If you are building your own AI practice now, you get to start where Uber ended up. Set a usage limit before you need one. Track cost per outcome from day one rather than after a budget review. Write down a simple policy so the people already using these tools are working inside a plan rather than around one.
Related reading: Level 5: Captain, the Design Thinker.
Your next step
Pick one AI tool your team already uses and answer two questions about it this week: what is the spending limit, and what outcome are you tracking it against. If you cannot answer both, you have found the right place to start. Set the limit, name the outcome, and you are already ahead of where some of the biggest adopters were a month ago.
Sources
- The State of AI Competition in Advanced Economies (Federal Reserve, 2025-10-06)
- Monitoring AI Adoption in the U.S. Economy (Federal Reserve, 2026-04-03)
- Gartner Forecasts Worldwide AI Spending to Grow 47% in 2026 (Gartner, 2026-05-19)
- AI Agents Forecast to Boost Tech Cash Flow as Usage Soars (Goldman Sachs Research)
- Uber COO on AI spending and Claude Code token costs (Fortune, 2026-05-26)
- U.S. companies lead AI adoption and face high costs (Fortune, 2026-06-03)
- Uber caps usage of AI tools like Claude Code (Simon Willison, citing Bloomberg, 2026-06-03)
Frequently Asked Questions
Does the U.S. lead mean American companies are using AI well?
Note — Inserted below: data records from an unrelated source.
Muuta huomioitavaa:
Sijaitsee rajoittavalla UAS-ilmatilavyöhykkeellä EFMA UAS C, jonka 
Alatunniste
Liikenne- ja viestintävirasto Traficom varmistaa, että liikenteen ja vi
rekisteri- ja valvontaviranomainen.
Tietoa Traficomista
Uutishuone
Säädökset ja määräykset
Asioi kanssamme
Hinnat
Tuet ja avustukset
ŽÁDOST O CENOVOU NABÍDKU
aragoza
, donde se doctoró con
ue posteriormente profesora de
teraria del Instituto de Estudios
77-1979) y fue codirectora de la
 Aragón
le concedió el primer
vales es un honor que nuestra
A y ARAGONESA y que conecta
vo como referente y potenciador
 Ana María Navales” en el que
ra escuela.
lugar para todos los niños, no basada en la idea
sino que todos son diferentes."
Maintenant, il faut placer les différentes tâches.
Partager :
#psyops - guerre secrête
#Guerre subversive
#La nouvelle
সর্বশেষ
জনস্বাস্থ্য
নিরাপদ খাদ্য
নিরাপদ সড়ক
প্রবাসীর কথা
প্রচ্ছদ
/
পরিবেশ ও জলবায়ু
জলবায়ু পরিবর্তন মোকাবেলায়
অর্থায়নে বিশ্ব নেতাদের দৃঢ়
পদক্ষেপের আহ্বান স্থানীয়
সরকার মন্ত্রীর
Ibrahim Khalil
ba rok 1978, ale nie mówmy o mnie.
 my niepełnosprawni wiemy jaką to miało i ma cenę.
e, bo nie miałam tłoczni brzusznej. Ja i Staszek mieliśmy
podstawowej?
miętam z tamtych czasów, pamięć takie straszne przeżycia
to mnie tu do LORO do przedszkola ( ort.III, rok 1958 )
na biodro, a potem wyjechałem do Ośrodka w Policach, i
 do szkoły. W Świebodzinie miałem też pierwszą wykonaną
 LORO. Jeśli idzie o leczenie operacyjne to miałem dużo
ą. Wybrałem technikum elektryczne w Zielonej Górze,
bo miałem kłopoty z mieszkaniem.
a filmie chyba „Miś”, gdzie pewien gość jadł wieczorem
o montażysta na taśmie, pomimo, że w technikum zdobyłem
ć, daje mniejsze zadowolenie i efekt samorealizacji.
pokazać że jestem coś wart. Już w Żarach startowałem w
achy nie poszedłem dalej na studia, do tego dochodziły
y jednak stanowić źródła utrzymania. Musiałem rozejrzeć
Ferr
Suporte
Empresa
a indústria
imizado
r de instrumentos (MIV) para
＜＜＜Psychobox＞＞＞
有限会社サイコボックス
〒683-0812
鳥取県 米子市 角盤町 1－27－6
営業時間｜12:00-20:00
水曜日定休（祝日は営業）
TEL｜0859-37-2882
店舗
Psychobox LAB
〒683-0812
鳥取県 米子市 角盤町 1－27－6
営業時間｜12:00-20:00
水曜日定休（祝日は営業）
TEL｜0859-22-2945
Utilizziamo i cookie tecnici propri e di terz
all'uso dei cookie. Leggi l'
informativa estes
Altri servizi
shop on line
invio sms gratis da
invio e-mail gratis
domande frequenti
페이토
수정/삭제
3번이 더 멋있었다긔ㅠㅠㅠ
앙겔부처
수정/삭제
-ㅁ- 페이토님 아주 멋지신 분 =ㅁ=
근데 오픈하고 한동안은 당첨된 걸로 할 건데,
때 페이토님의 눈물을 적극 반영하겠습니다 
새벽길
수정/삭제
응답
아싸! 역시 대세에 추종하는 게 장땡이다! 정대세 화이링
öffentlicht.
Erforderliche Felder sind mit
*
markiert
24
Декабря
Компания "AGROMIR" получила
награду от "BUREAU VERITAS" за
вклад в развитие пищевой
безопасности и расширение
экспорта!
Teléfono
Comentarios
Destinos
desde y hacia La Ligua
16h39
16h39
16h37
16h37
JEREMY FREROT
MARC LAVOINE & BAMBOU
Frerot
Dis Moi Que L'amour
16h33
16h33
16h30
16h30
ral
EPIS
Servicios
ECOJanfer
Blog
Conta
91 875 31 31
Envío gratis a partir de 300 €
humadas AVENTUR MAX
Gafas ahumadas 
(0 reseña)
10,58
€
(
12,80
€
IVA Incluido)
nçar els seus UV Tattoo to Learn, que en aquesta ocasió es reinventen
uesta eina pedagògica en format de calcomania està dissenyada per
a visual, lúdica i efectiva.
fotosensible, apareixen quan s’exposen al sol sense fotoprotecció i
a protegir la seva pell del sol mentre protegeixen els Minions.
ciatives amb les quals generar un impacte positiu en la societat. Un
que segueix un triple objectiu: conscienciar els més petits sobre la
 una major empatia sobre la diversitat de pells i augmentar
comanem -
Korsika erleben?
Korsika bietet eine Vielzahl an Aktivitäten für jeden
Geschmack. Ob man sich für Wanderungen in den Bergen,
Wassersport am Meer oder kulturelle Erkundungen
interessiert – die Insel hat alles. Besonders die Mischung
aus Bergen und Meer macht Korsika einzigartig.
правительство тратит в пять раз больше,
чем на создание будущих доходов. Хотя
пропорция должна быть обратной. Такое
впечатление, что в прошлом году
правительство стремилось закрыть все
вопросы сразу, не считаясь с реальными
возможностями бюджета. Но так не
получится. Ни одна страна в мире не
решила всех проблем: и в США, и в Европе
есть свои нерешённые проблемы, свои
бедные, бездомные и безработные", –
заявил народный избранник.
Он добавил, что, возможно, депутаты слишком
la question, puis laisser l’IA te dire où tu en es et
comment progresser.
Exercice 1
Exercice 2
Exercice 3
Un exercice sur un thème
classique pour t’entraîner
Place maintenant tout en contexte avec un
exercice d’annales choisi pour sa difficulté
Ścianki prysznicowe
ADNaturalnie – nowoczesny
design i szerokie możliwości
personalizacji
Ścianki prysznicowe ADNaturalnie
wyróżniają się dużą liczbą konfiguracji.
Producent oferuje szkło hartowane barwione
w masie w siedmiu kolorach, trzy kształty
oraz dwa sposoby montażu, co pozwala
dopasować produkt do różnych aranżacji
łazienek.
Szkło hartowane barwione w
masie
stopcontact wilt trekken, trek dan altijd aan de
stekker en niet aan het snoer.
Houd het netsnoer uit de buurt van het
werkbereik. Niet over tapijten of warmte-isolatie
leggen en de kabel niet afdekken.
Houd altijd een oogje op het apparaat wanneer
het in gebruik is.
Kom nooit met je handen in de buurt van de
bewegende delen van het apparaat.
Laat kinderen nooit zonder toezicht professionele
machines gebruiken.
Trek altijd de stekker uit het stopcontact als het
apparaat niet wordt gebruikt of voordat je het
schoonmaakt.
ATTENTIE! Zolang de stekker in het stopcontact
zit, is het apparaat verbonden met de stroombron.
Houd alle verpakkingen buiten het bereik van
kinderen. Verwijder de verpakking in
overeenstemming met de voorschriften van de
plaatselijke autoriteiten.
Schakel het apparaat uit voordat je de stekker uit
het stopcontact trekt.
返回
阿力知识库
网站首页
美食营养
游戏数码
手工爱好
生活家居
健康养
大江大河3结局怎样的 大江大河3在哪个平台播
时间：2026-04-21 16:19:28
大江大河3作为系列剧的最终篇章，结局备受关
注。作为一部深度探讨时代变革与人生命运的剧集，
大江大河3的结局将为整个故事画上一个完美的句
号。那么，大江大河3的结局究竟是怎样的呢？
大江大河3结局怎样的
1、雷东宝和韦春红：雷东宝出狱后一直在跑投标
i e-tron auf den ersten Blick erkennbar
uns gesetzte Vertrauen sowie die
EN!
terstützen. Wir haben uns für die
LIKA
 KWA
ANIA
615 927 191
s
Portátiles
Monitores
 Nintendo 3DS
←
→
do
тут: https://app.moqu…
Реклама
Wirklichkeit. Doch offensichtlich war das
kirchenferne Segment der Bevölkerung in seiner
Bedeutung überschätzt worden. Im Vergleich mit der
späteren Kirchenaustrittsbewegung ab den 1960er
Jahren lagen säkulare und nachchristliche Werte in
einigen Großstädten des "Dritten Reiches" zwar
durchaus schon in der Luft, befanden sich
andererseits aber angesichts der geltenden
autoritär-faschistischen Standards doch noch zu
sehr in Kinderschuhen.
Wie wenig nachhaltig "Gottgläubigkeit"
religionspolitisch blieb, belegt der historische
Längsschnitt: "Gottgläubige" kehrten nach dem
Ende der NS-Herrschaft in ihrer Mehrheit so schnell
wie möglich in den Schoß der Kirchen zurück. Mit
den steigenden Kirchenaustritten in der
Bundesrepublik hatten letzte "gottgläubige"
Not necessarily. The Federal Reserve data shows the U.S. leads on compute capacity and worker adoption, but firm-level AI adoption was about 18% at year-end 2025, and lower still under the older Census question focused on producing goods and services. Leading on adoption and using it well are two different things.
Why did Uber's costs run away from them?
Adoption climbed faster than anyone budgeted for. By reporting accounts, engineer use of Claude Code climbed to about 84% over roughly a month, and the token spend climbed with it until the 2026 budget was gone in four months. The company then limited employees to $1,500 in monthly token spending per AI coding tool.
What does "token consumption" have to do with my AI costs?
Tokens are one of the main billing units behind many AI tools and APIs. Goldman Sachs Research projects token use will grow about 24 times by 2030 as more work moves to autonomous agents. The more agentic the work, the faster the meter runs, which is why flat licenses can understate the real cost.